- Wunsch nach mehr Abschottung und Abwehr 'unerwünschter Menschen'
Wenn du es unbedingt als "Rechtsruck" bezeichnen magst, dann wird das wohl am ehesten auf diese Thematik zutreffen, dass ich ein paar meiner früheren Ansichten heute etwas differenzierter sehen würde. Aber ich muss dir ja nicht erzählen, aus welcher Zeit ich bzw. wir kommen, und wie das damals in den 90ern noch war, als Asylantenheim brannten und Skinheads durch die Straßen marschiert sind. Da fiel es wahrlich nicht schwer, sich zu positionieren und für eine Seite zu entscheiden, und es war selbstverständlich, als intelligenter aufgeklärter Mensch "gegen Nazis" zu sein.

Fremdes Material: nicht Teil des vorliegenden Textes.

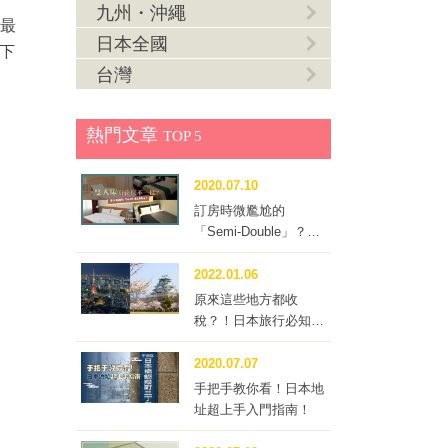
九州・沖繩
區最
日本全國
下
台灣
熱門文章
TOP 5
2020.07.10
訂房時微尷尬的
「Semi-Double」？到
底要不要訂這種房型？
2022.01.06
原來這些地方都收
稅？！日本旅行必知的
「住宿稅」
2020.07.07
手把手教你看！日本地
址超上手入門指南！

Seither hat sich viel geändert, und die Dinge sind eben doch ein bisschen komplizierter geworden, auf so vielen verschiedenen Ebenen,
Vielleicht noch hierzu, auch vor dem Hintergrund der furchtbar überraschenden gegenwärtigen Entwicklungen in der AfD:
Ich kenne einige Menschen im Osten, die die 'Baseballschlägerjahre' von Anfang bis Ende miterlebt haben und die u.a. an der Verteidigung von Zentren bzw Vierteln beteiligt waren. Es mag sein, dass wir heute nicht mehr in der Form mit rechter Straßengewalt konfrontiert sind, wie es in den 90ern der Fall war. Trotzdem würde keiner von den Leuten sagen, dass es heute 'besser' ist oder dass sich irgendwelche Fronten verschoben hätten. Wir erleben eine beispielslose Faschisierung breiter Teile der Bevölkerung, da kann die Front der Verharmloser (in deren Horn auch du bläst) so lange dagegen anreden, wie sie will. Es sind ja primär Konservative, die hier verharmlosen, da sie sich selbst eine 'Rückkehr zu den alten Werten' wünschen. Für Menschen, die ein Problem mit Autorität und 'überkommenen Wertvorstellungen' haben, sollte vollkommen klar sein, wo der Feind steht. Dass neue Probleme hinzugekommen sind, ändert daran überhaupt nichts. Auch mit dem Islamismus und der Gewalt durch migrantische Bandenstrukturen wird man angemessen umgehen müssen. Nur geht die politische Gefahr hierzulande nun mal eindeutig von Rechts aus, und nein, die Rechten haben in keiner Weise 'freiheitliche' Positionen vertreten, es sei denn, man ist so blöd, die Ablehnung von Masken zum elementaren Bürgerrecht zu verklären.
Ich denke, wir sind über den Punkt weit hinaus, in dem der Fokus aus Überzeugungsarbeit liegen sollte. Natürlich kann bzw sollte man mit den Leuten reden, die politisch unentschlossen sind. Aber der rechten Symbiose aus Mob und Elite (eine Kerneigenschaft des Faschismus) muss die Stirn geboten werden. Und jemand, der sich selbst als 'Anarchist' begreift, sollte die legitime und notwendige Kritik an politischen Fehlentwicklungen nicht mit dem existenziellen Kampf gegen Faschismus und autoritäre Formierung auf eine Stufe stellen.